Task prompt: Find "2. Pha sẵn 2" and "muỗng canh sốt ướp nướng" in the records below. Copy the lines holding them and every line between, exactly, and no others.

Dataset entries

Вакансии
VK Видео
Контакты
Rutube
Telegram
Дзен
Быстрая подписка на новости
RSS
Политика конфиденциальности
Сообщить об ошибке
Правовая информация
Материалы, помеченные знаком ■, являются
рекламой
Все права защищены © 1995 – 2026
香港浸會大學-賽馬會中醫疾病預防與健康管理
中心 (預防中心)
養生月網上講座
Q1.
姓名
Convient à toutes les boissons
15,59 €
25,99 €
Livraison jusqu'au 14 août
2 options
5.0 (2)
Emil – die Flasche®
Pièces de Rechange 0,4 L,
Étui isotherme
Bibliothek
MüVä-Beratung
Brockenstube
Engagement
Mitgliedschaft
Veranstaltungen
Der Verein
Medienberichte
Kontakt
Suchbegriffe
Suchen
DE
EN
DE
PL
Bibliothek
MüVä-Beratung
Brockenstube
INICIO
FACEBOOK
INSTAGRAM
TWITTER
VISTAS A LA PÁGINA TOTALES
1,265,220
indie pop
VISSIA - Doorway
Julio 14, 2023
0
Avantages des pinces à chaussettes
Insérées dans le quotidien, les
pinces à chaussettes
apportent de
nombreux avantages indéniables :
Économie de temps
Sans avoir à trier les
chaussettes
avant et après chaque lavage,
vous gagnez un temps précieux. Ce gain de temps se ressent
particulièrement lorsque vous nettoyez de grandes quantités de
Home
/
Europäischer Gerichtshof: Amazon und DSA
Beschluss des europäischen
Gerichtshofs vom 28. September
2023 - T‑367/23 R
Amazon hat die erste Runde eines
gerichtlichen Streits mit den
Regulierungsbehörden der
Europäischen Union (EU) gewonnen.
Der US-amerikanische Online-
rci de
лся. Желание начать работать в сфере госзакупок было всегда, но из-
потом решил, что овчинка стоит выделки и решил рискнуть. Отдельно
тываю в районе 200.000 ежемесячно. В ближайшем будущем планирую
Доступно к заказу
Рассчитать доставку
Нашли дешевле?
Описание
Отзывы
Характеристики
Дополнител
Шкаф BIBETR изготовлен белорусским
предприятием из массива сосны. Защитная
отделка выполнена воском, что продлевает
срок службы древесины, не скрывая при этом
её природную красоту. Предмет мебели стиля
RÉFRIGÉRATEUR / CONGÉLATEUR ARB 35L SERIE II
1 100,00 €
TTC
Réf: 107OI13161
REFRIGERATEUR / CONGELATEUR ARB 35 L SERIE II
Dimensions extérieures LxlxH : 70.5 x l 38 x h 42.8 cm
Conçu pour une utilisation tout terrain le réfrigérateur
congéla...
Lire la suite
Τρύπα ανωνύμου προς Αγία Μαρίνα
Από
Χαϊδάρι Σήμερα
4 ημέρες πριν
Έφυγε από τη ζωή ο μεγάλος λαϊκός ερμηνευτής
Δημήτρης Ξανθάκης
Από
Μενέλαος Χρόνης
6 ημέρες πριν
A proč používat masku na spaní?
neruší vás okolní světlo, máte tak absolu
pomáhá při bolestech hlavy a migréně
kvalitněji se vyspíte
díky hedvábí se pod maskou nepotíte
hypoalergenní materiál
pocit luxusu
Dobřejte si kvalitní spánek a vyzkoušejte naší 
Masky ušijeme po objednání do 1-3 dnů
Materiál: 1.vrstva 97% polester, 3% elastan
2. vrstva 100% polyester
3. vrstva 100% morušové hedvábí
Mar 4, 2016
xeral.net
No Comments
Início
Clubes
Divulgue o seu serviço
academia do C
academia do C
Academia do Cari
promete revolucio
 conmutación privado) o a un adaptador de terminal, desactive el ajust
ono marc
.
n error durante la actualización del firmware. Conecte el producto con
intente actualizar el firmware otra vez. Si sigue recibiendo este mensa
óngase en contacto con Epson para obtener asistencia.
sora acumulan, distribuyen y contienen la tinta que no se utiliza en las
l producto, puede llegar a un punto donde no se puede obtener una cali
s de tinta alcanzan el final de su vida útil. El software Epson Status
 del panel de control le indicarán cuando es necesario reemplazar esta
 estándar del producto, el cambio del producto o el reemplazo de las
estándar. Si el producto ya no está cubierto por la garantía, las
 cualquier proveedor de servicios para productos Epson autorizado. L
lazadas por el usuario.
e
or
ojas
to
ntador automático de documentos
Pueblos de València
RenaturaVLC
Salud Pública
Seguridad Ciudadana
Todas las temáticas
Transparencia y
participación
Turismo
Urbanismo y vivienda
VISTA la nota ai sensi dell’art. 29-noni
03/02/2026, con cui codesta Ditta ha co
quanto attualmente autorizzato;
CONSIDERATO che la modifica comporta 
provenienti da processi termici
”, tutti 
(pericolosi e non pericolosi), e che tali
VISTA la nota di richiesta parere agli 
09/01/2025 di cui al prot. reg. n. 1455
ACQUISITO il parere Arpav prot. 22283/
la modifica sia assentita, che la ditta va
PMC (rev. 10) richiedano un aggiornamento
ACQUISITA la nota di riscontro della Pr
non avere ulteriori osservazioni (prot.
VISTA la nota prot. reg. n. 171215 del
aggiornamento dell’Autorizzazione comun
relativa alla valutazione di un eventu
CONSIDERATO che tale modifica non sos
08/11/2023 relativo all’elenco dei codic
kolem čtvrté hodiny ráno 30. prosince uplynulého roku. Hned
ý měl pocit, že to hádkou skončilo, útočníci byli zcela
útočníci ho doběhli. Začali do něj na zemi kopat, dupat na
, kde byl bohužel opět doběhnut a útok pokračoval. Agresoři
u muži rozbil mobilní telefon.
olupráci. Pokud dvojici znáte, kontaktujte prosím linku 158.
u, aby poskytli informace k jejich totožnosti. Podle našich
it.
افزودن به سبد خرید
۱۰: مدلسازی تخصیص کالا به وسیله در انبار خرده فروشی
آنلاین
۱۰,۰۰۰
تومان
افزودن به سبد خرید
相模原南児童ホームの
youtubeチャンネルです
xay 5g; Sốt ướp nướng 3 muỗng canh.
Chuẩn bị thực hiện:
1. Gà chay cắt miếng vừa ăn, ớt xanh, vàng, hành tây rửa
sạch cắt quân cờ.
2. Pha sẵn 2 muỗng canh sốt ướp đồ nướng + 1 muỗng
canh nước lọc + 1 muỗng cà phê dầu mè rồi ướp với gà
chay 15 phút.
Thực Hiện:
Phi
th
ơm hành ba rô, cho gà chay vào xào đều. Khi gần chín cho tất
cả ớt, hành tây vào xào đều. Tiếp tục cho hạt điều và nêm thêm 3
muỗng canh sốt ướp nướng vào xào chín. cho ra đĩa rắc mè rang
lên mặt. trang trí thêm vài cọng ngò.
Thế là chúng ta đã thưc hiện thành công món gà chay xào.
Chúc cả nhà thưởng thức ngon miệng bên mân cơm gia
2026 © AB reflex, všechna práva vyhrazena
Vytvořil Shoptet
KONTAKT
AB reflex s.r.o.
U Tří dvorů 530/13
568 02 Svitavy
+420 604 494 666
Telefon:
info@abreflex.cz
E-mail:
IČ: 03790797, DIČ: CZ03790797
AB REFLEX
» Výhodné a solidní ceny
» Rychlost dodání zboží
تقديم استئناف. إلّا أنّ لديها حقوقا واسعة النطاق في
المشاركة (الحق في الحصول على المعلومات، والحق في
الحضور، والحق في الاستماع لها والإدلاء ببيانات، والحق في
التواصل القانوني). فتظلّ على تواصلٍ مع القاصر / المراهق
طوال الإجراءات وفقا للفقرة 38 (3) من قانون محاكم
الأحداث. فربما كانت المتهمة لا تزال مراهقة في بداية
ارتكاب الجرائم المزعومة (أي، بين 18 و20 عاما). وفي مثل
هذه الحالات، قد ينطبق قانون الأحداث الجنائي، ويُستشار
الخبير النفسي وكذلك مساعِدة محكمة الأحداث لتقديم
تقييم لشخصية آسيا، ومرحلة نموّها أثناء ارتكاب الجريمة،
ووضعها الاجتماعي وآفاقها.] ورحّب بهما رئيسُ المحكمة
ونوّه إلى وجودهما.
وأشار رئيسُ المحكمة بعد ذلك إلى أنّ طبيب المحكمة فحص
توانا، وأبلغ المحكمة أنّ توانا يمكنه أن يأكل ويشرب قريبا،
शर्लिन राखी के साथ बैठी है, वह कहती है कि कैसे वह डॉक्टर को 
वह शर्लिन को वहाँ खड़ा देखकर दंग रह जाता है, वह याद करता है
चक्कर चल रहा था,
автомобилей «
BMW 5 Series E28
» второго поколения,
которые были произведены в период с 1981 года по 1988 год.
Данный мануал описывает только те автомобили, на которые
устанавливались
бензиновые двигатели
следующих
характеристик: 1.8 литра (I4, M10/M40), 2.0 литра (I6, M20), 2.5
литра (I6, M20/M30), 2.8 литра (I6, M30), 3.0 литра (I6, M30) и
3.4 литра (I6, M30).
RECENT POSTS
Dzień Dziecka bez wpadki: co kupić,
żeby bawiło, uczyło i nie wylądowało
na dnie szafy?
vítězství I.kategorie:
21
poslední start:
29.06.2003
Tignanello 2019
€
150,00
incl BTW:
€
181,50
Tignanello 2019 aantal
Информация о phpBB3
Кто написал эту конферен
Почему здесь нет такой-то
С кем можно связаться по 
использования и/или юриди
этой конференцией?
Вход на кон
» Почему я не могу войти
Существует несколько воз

Your response:
2. Pha sẵn 2 muỗng canh sốt ướp đồ nướng + 1 muỗng
canh nước lọc + 1 muỗng cà phê dầu mè rồi ướp với gà
chay 15 phút.
Thực Hiện:
Phi
th
ơm hành ba rô, cho gà chay vào xào đều. Khi gần chín cho tất
cả ớt, hành tây vào xào đều. Tiếp tục cho hạt điều và nêm thêm 3
muỗng canh sốt ướp nướng vào xào chín. cho ra đĩa rắc mè rang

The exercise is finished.